Soweit der Kläger vorbringt, das SG habe weder den Gerichtsbescheid vom 30. März 2021 noch das Urteil vom 29. Juni 2023 hinreichend begründet, rügt er damit einen Verstoß gegen die Begründungspflicht gemäß § 128 Abs. 1 Satz 2 SGG in Verbindung mit § 136 Abs. 1 Nr. 6 SGG. Diese verpflichtet die Gerichte, im Urteil – bzw. in einem diesem gleichgestellten Gerichtsbescheid nach § 105 Abs. 3 SGG - die Gründe anzugeben, die für die richterliche Überzeugung leitend gewesen sind. Aus den Entscheidungsgründen muss ersichtlich sein, auf welchen Erwägungen in tatsächlicher und rechtlicher Hinsicht die Entscheidung beruht. Dafür muss das Gericht aber nicht jeden Gesichtspunkt, der erwähnt werden könnte, abhandeln (BVerfG, Beschluss vom 25. März 2010 – 1 BvR 2446/09 -, Rn. 11, Juris). Auch braucht es nicht zu Fragen Stellung nehmen, auf die es nach seiner Auffassung nicht ankommt. Eine Entscheidung ist deshalb nicht schon dann nicht mit Gründen versehen, wenn das Gericht sich unter Beschränkung auf den Gegenstand der Entscheidung kurz gefasst und nicht jeden Gesichtspunkt, der möglicherweise hätte erwähnt werden können, behandelt hat. Zugleich wäre die Begründungspflicht selbst dann nicht verletzt, wenn die Ausführungen des Gerichts zu den rechtlichen Voraussetzungen und tatsächlichen Gegebenheiten falsch, oberflächlich oder wenig überzeugend sein sollten (BSG, Beschlüsse vom 22. Januar 2008 – B 13 R 144/07 B -, Rn. 7, und vom 26. Mai 2021 – B 13 R 219/20 B -, Rn. 14, beide in Juris, m. w. N.). Dass gemessen daran das Urteil des SG vom 29. Juni 2023, das zu seiner Begründung gemäß § 105 Abs. 4 SGG in prozessual ordnungsgemäßer Weise auf die Begründung des Gerichtsbescheides vom 30. März 2021 Bezug nimmt, als nicht mit Gründen versehen anzusehen sei, legt der Kläger in keiner Weise dar.

 

Schließlich ist auch der Einwand der „Massenterminierung“ nicht geeignet, der Nichtzulassungsbeschwerde des Klägers zum Erfolg zu verhelfen. Abgesehen davon, dass auch insoweit durch den Kläger keine Entscheidungserheblichkeit eines etwaigen Verfahrensfehlers dargetan ist, stellt es einen Ausfluss des Bestimmungsrechts des Vorsitzenden im Hinblick auf Ort und Zeit der mündlichen Verhandlung im Sinne des § 110 Abs. 1 SGG dar, wenn dieser mehrere Verfahren der gleichen Beteiligten bündelt und diese effizient und ressourcenschonend am selben Tag verhandelt.

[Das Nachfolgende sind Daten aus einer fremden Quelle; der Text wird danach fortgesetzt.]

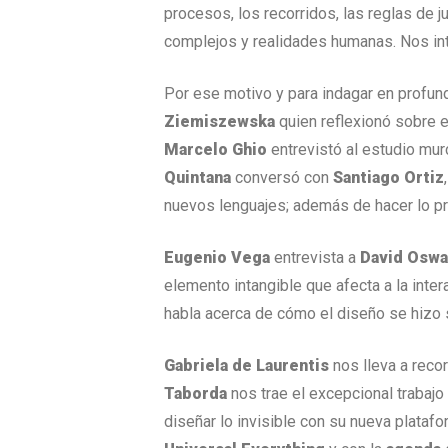
procesos, los recorridos, las reglas de 
complejos y realidades humanas. Nos int
Por ese motivo y para indagar en profu
Ziemiszewska
quien reflexionó sobre el
Marcelo Ghio
entrevistó al estudio mu
Quintana
conversó con
Santiago Ortiz
nuevos lenguajes; además de hacer lo p
Eugenio Vega
entrevista a
David Oswa
elemento intangible que afecta a la inte
habla acerca de cómo el diseño se hizo 
Gabriela de Laurentis
nos lleva a reco
Taborda
nos trae el excepcional trabajo
diseñar lo invisible con su nueva plataf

Die Beschwerde war daher zurückzuweisen.

Die Kostenentscheidung beruht auf einer entsprechenden Anwendung von § 193 SGG.

Mit der Ablehnung der Beschwerde wird das Urteil rechtskräftig (§ 145 Abs. 4 Satz 4 SGG).

III.

Der Kläger hat keinen Anspruch auf Gewährung von Prozesskostenhilfe für das von ihm geführte Beschwerdeverfahren.

Gemäß § 73a Abs. 1 Satz 1 SGG in Verbindung mit § 114 Abs. 1 Satz 1 ZPO erhält ein Beteiligter auf Antrag Prozesskostenhilfe, wenn er nach seinen persönlichen und wirtschaftlichen Verhältnissen die Kosten für die Prozessführung nicht oder nur in Raten aufbringen kann und die beabsichtigte Rechtsverfolgung hinreichende Aussicht auf Erfolg bietet und nicht mutwillig erscheint.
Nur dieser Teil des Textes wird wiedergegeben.